EMBER-Based Static Malware Detection: A Critical Review of Accuracy, Explainability, and Temporal Robustness Trade-offs

المؤلفون

  • Ahmed M. Redha Abdulsattar Software Department, College of Computer Science and Information Technology, Wasit University, Wasit, Al-Kut, 52001, Iraq
  • Riyadh Rahef Nuiaa Alogaili Cybersecurity Department, College of Computer Science and Information Technology, Wasit University, Wasit, Al-Kut, 52001, Iraq
  • Ahmed Raad Al-Sudani Software Department, College of Computer Science and Information Technology, Wasit University, Wasit, Al-Kut, 52001, Iraq
  • Selvakumar Manickam Cybersecurity Research Centre, Universiti Sains Malaysia, 11800 USM, Penang, Malaysia

DOI:

https://doi.org/10.59746/asgg6t42

الكلمات المفتاحية:

static malware detection، EMBER dataset، ensemble learning، explainable AI، windows malware

الملخص

Static analysis-based malware detection of Portable Executable (PE) files has evolved remarkably since the release of the EMBER dataset in 2018. Yet evaluation methodology and model explainability continue to suffer from critical challenges that limit real-world implementation.
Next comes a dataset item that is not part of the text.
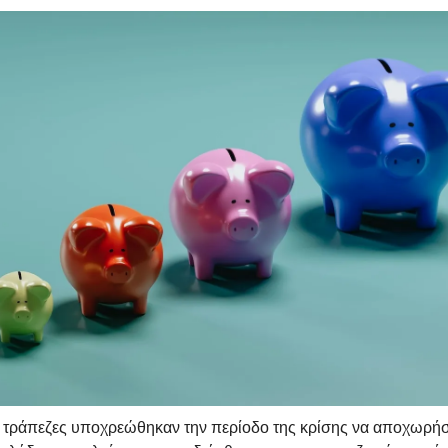
ς τράπεζες υποχρεώθηκαν την περίοδο της κρίσης να αποχωρή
This literature review explores five thematic clusters: Traditional Machine Learning, Deep Learning, Ensemble and Hybrid Architectures, Explainable AI (XAI), and Zero-day Detection with Concept Drift. The review analyzes 27 primary studies and 15 supporting references for a total of 42 studies published between 2018 and early 2026. The review shows that gradient boosted decision tree steadily offers better baseline performance. In comparison, ensemble and hybrid architectures show the highest accuracy overall. That being said, this comes with the cost of reduced explainability and an increase in computational overhead. Deep Learning methods make the performance gap thinner but bring up transparency and resource concerns. And the emerging Large Language Model (LLM)-based approaches remaining premature and unverified. Across all of the five clusters, six intersecting gaps are identified, the most notable being the near-universal dependence on random instead of temporal train/test splits. Other gaps include the lack of sufficient false positive rate reporting at operational thresholds, and the consistent separation between explainability and detection performance. Critically, no reviewed study achieved a successful integration of ensemble level accuracy, embedded explainability, and temporal oriented evaluation within a single framework. It’s a gap that this review specifically recognizes and highlights as the most crucial priority of the research in this field. The gaps explored can be addressed with the seven future research directions presented later in this review. The most critical one of them is the incorporation of ensemble accuracy, explainability and temporal evaluation in a unified framework. This is a combination that no reviewed study has achieved yet.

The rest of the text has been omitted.